Tencent questionnaire all dynamic content, all provided by Ajax interface. It is well known that most search engine crawlers do not execute JS, which means that if the page content is returned by Ajax, the search engine will not be able to crawl and do SEO.

Let’s take a look at the effect

Last year, search engine listings were pitifully low. Even more damning is the inclusion of pages whose search engines display the original HTML title, which is so heavily weighted that it is included with a useless title. At the end of last year after the completion of the implementation of pre-rendering services, the volume of inclusion up slowly, and included titles are all normal. All of this, except that the Nginx access layer configuration is required to change the business code, all the other mechanisms are bypass mechanism. That is to say, to make a set of their own, can be shared by all the same type of business, while not affecting any of the existing business code or process.

PhantomJS to clearance

The problem of Ajax not being able to do SEO had been bothering me for a long time, until PhantomJS was able to parse HTML on the server.

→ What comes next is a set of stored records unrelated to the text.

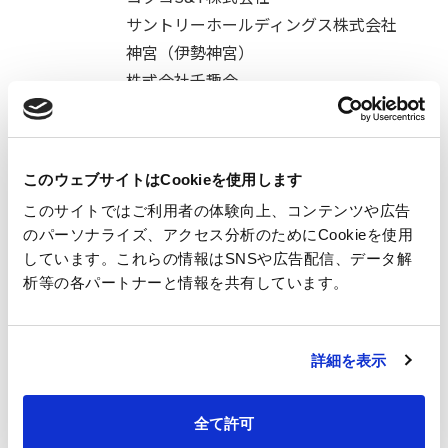
サントリーホールディングス株式会社
神宮（伊勢神宮）
株式会社千趣会
株式会社ソニー・ミュージックコミュ
ニケーションズ
株式会社大丸松坂屋百貨店
このウェブサイトはCookieを使用します
株式会社デザインフィル
このサイトではご利用者の体験向上、コンテンツや広告
株式会社ナゴヤキャッスル
のパーソナライズ、アクセス分析のためにCookieを使用
株式会社日米英語学院
しています。これらの情報はSNSや広告配信、データ解
名糖産業株式会社
析等の各パートナーと情報を共有しています。
日本メナード化粧品株式会社
株式会社ベネッセコーポレーション
株式会社ホワイトハウス
詳細を表示
株式会社ユー・エス・ジェイ
UCC上島珈琲株式会社
全て許可
その他（五十音順）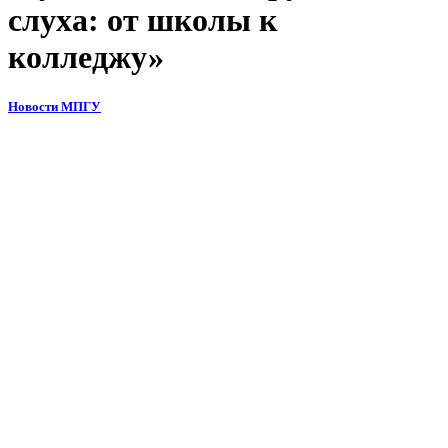
слуха: от школы к
колледжу»
Новости МПГУ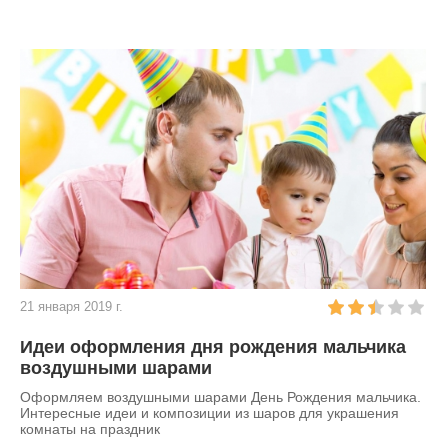
21 января 2019 г.
Идеи оформления дня рождения мальчика
воздушными шарами
Оформляем воздушными шарами День Рождения мальчика.
Интересные идеи и композиции из шаров для украшения
комнаты на праздник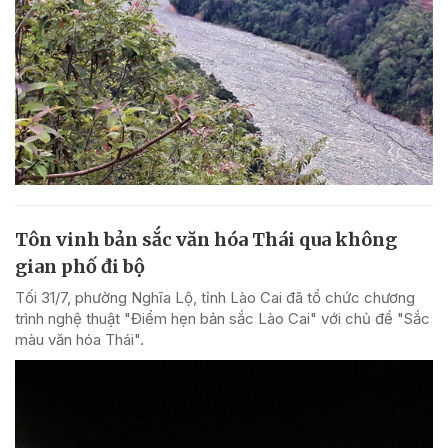
Tôn vinh bản sắc văn hóa Thái qua không
gian phố đi bộ
Tối 31/7, phường Nghĩa Lộ, tỉnh Lào Cai đã tổ chức chương
trình nghệ thuật "Điểm hẹn bản sắc Lào Cai" với chủ đề "Sắc
màu văn hóa Thái".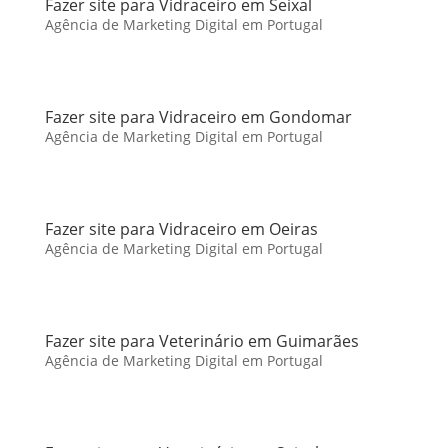
Fazer site para Vidraceiro em Seixal
Agência de Marketing Digital em Portugal
Fazer site para Vidraceiro em Gondomar
Agência de Marketing Digital em Portugal
Fazer site para Vidraceiro em Oeiras
Agência de Marketing Digital em Portugal
Fazer site para Veterinário em Guimarães
Agência de Marketing Digital em Portugal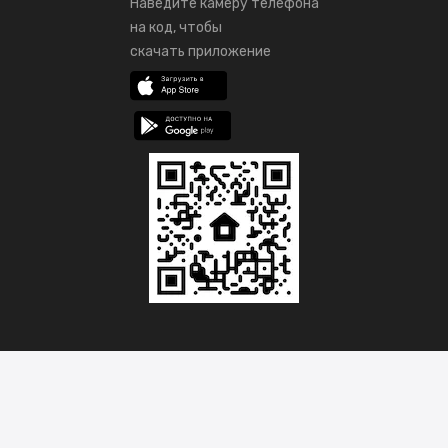
Наведите камеру телефона
на код, чтобы
скачать приложение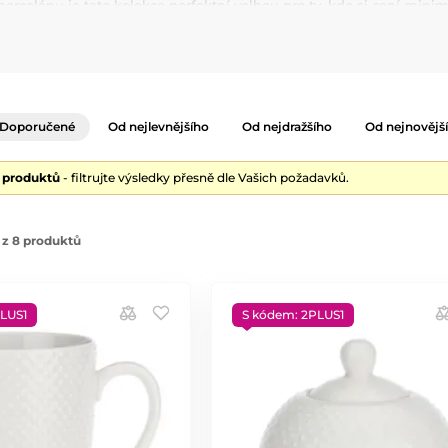
rcelánu je tato kolekce perfektní volbou pro ty, kdo si cení minima
znakem vysokého řemeslného umění z Toskánska.
vé, ale také velmi praktické. Porcelán je odolný, vhodný do myčky n
adno doplní jakýkoliv interiér a skvěle se hodí na venkovní stolová
Doporučené
Od nejlevnějšího
Od nejdražšího
Od nejnovějš
8 produktů
- filtrujte výsledky přesně dle Vašich požadavků.
 z 8 produktů
LUS1
S kódem: 2PLUS1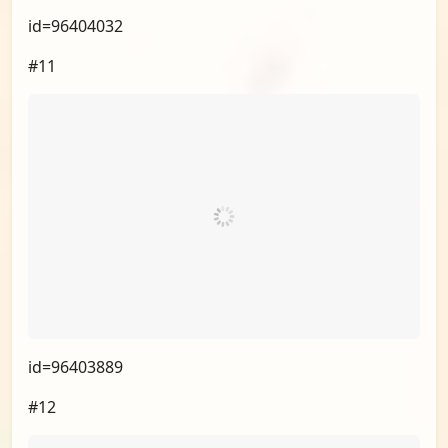
id=96404032
#11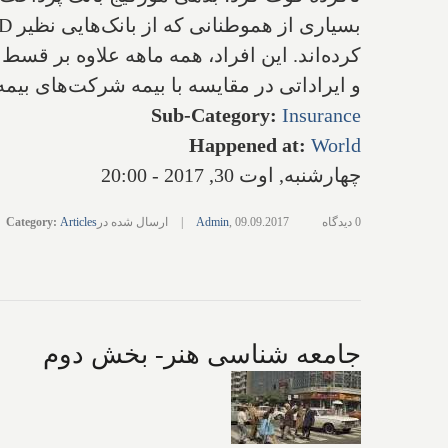
کرده‌اند. این افراد، همه ماهه علاوه بر قسط و
و ایراداتی در مقایسه با بیمه شرکت‌های بیمه 
Sub-Category
:
Insurance
Happened at
:
World
چهارشنبه, اوت 30, 2017 - 20:00
0 دیدگاه
09.09.2017
,
Admin
|
ارسال شده در
Articles
:
Category
جامعه شناسی هنر- بخش دوم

PhantomJS is a headless WebKit scriptable with a JavaScript API. It has fast andnative support for various web standards: DOM handling, CSS selector, JSON, Canvas, and SVG.

Prepare a PhantomJS task script

I’ll call it spider.js.

/*global phantom*/ "use strict"; Var resourceWait = 500; var resourceWait = 500; var resourceWaitTimer; Var maxWait = 5000; var maxWaitTimer; Var resourceCount = 0; // WebPage module var page = require(' WebPage ').create(); Var system = require('system'); Var URL = system.args[1]; var URL = system.args[1]; // Set PhantomJS viewsize page.viewportSize = {width: 1280, height: 1014}; Var capture = function(errCode){console.log(page.content); // Clear the timer clearTimeout(maxWaitTimer); // Complete, exit phantom. Exit (errCode) normally; }; // resource requests and counts page. OnResourceRequested = function(req){resourceCount++; clearTimeout(resourceWaitTimer); }; OnResourceReceived = function (res) {// Chunk mode HTTP packet back, will trigger resourceReceived event many times, End if (res.stage! == 'end'){ return; } resourceCount--; If (resourceCount === 0){if (resourceCount === 0){if (resourceCount === 0){if (resourceCount === 0){ ResourceWaitTimer = setTimeout(capture, resourceWait); }}; OnResourceTimeout = function(req){resouceCount--; }; OnResourceError = function(err){resourceCount--; }; Page. Open (url, function (status) {if (status! == 'success') { phantom.exit(1); Setwaittimer = setTimeout(function(){capture(2);} else {// Start the timer when the page's initial HTML returns successfully.  }, maxWait); }});Copy the code

You can see the rendered HTML structure in the terminal by executing the PhantomJS command directly

phantomjs spider.js  'http://wj.qq.com/'Copy the code

Command servitization

What does it mean? Because it’s a command, it can’t respond well to the request of the search engine crawler. It’s estimated that we need to servize it. PhantomJS comes with a Web Server Module, but it is always unstable and, as mentioned in the previous article, will sometimes fake death. Let’s give it a simple Web service via Node.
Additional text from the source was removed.